Recorded information:
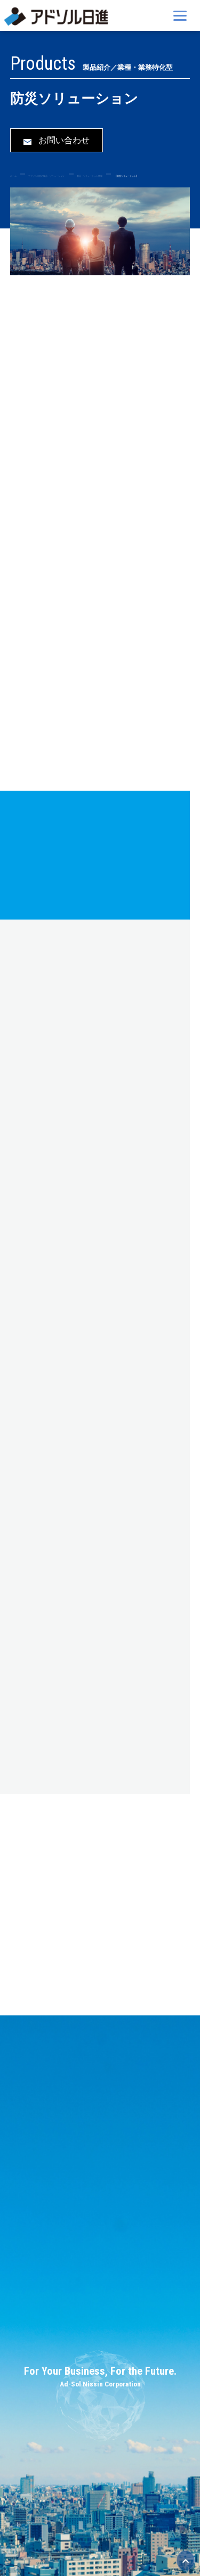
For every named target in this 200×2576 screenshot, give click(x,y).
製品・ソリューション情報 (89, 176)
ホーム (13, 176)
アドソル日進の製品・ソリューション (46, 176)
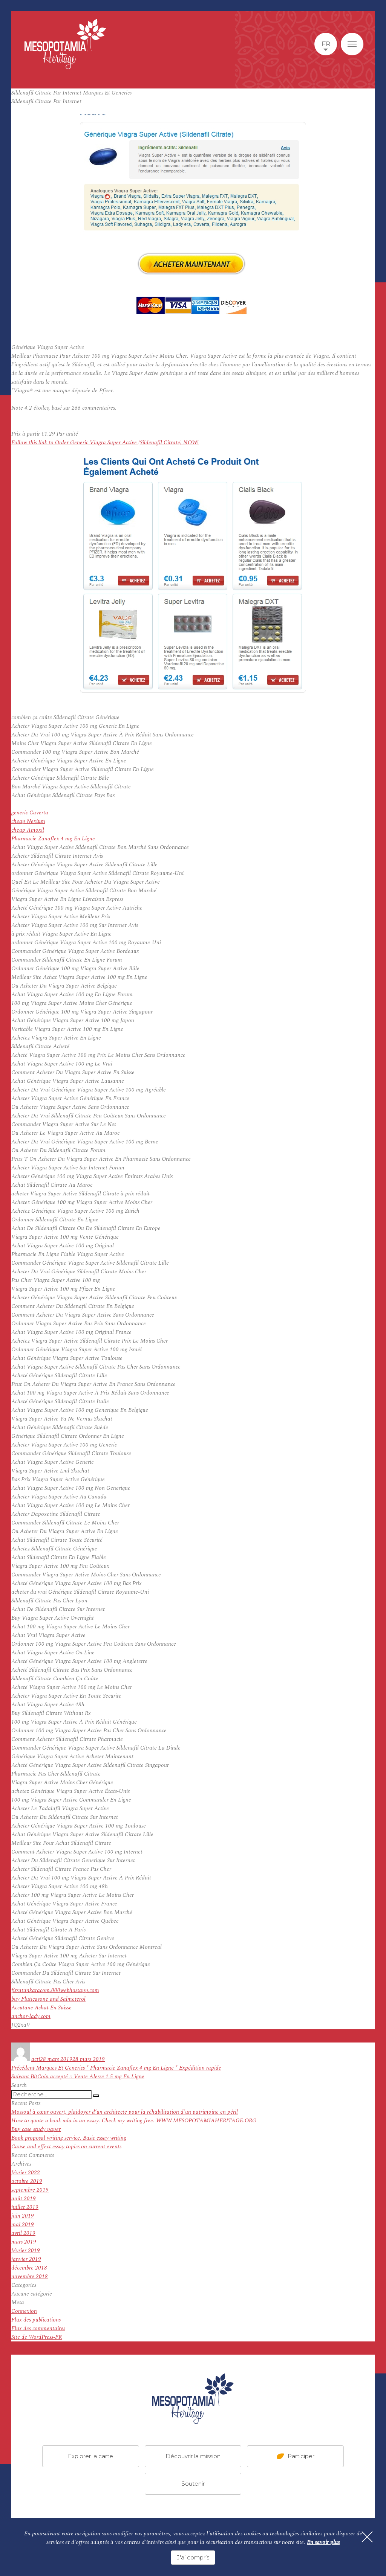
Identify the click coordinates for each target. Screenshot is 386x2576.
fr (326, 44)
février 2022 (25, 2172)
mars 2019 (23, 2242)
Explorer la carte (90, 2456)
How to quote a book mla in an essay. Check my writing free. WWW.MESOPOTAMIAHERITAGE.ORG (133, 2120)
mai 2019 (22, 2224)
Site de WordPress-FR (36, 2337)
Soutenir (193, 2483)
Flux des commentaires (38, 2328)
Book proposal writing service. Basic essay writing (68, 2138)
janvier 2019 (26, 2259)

Prompt:
Print the listing above in full, exactly as written. Omit any pictures.

Result for this task:
For every named target in this 200×2576 screenshot, give click(x,y).
製品・ソリューション情報 (89, 176)
ホーム (13, 176)
アドソル日進の製品・ソリューション (46, 176)
Identify the click coordinates for each target. Screenshot is 386x2576.
fr (326, 44)
février 2022 (25, 2172)
mars 2019 (23, 2242)
Explorer la carte (90, 2456)
How to quote a book mla in an essay. Check my writing free. WWW.MESOPOTAMIAHERITAGE.ORG (133, 2120)
mai 2019 (22, 2224)
Site de WordPress-FR (36, 2337)
Soutenir (193, 2483)
Flux des commentaires (38, 2328)
Book proposal writing service. Basic essay writing (68, 2138)
janvier 2019 (26, 2259)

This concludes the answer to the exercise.